Ce n’est pas que cet égard sous lequel la Morale nous oblige à nous considerer nous mêmes, ne nous engage à emprunter de quelques unes de ces autres Sciences, certains principes que l’on prendra de ce qu’elles ont de plus évident. Car pour bien connoître la corruption & le misere de l’homme, il faut necessairement un peu comprendre, quelle est sa nature, sa fin et son excellence. Que si ce qu’on a à dire sur ce sujet paroit en quelques endroits un peu abstrait, éloigné de la portée ordinaire du peuple, on doit se souvenir que nous traitons des sources de la Morale, & si l’on s’apercoit que nous ne nous accommodons point toujours aux opinions du vulgaire, on doit considerer que ce n’est pas ici le lieu de respecter les préjugés, puisqu’on n’ecrit que pour deméler la confusion de nos idées, & pour justifier par raison ce que nous apercevons par sentiment.

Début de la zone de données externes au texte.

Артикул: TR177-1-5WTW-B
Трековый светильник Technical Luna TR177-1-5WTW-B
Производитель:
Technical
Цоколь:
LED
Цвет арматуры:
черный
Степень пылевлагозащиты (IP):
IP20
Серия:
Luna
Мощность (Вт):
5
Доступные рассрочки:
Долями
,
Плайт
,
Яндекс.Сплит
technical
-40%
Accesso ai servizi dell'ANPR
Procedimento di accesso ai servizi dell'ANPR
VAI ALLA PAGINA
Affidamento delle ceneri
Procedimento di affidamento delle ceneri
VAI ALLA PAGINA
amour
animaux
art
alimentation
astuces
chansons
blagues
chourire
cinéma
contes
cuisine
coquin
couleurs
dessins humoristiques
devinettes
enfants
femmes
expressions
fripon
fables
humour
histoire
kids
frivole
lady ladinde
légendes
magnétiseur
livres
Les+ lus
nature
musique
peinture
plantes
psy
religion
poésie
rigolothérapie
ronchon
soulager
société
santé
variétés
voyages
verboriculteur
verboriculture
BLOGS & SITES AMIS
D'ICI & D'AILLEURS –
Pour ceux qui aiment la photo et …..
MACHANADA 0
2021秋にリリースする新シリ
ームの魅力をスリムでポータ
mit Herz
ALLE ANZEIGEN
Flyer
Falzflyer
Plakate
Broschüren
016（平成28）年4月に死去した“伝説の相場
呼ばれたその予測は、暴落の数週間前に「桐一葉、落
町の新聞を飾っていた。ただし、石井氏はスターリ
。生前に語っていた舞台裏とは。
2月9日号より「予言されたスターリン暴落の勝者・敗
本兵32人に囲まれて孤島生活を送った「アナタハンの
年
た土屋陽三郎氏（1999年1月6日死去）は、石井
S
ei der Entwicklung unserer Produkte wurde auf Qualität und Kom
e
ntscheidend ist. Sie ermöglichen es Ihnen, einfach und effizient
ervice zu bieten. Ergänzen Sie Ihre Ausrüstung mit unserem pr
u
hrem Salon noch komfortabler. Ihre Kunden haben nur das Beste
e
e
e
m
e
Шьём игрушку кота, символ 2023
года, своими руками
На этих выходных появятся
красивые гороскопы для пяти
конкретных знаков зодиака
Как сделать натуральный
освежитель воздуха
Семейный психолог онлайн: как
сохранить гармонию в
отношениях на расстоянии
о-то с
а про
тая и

Il faut donc partager cet ouvrage en deux parties. Dans la première nous montrerons ce que l’homme est, ce qu’il doit & ce qu’il peut, c’est à dire que nous traiterons de sa nature, de ses perfections, de sa fin, de ses devoirs, & de ses obligations naturelles, de ses forces, des motifs & des objectifs qui peuvent principalement le determiner dans ses actions.

Dans sa seconde nous traiterons de ses déreglemens en general & en particulier ; nous chercherons la source de sa corruption, nous en considererons les ruisseaux, nous verrons la force de ses attachemens, l’étendue de ses passions, le principe de ses vices, & par tout nous montrerons la regle pour faire connoître le deregelement, & nous justifierons la grandeur de nôtre cheute en montrant le degré de nôtre élevation. Dieu qui est le Maître des esprits, veuille purifier le nôtre par sa grace, afin que nous ne disions rien qui ne se rapporte a sa gloire, & qui ne soit conforme aux saintes & éternelles verites de son Évangile ! Amen.